His most famous works include John Dee performing an experiment in front of Queen Elizabeth I and one of the 1684 Frost Fair on the frozen Thames painted in 1900.

The exhibition, opening on July 6, aims to bring Glindoni back in the spotlight with items from the museum’s own collection and loans from the Wellcome and other national collections.

Many of his paintings are on loan through a Garfield Weston Foundation programme for local authority museums like Valence House.

“Our aim is to help smaller museums tell compelling stories,” the foundation’s Sophia Weston said. “The exhibition in Dagenham introduces Glindoni’s work to a new audience.”

Glindoni was a prolific artist with commissions for book, magazine and catalogue illustrations and commercial adverts alongside his historic paintings, drawings, prints, sketches and watercolours.

He was imbued with the romantic ideology of the Victorian age, like his surname which he glamourised to sound Italian.

Although born in Lambeth in 1850, he became a child actor, theatre scenery painter, minstrel and choirboy all before the age of 21.

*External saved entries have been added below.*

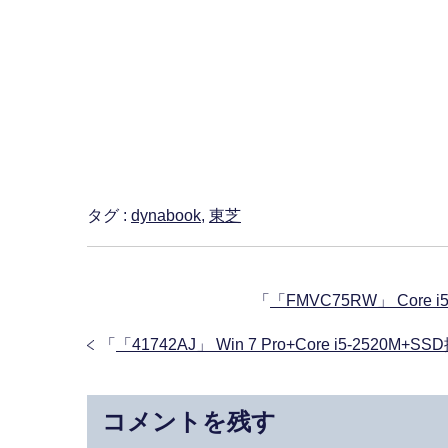
タグ :
dynabook
,
東芝
「
「FMVC75RW」 Core i
「
「41742AJ」 Win 7 Pro+Core i5-2520M
コメントを残す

The young Henry was influenced by his grandfather, an artist at Drury Lane Theatre in Covent Garden who took him to the British Museum as a child to sketch objects for theatre scenery.  

He grew up to be a popular artist who exhibited at the Royal Academy in 1873 and would go on to show 39 works over the next 32 years and was elected a member of the Royal Society of British Artists.

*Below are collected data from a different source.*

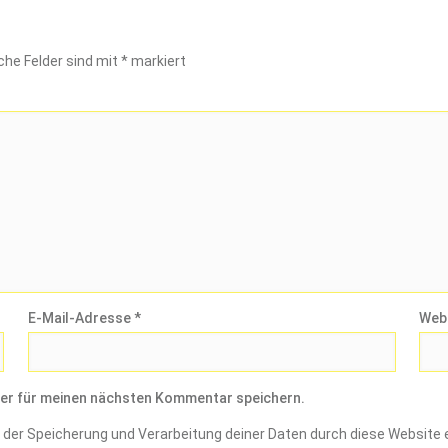
iche Felder sind mit
*
markiert
E-Mail-Adresse
*
Web
er für meinen nächsten Kommentar speichern.
it der Speicherung und Verarbeitung deiner Daten durch diese Website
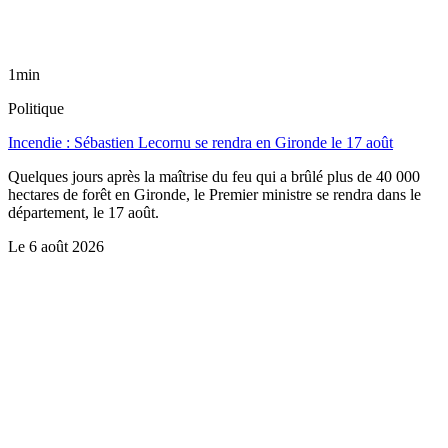
1min
Politique
Incendie : Sébastien Lecornu se rendra en Gironde le 17 août
Quelques jours après la maîtrise du feu qui a brûlé plus de 40 000
hectares de forêt en Gironde, le Premier ministre se rendra dans le
département, le 17 août.
Le
6 août 2026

Glindoni moved to Chadwell Heath in 1885 with his young family to live in a newly-built villa on the corner of Whalebone Lane and Mill Lane. His studio years later became a small corner shop that’s still there today.

He often used his daughter Esther as a model for his paintings. Some of his best works were created in the area before he died in 1913 aged 62.

Rediscovering Dagenham’s forgotten artist runs from July 6 to November 30 at Valence House Museum in Becontree Avenue, Dagenham. Entry is free.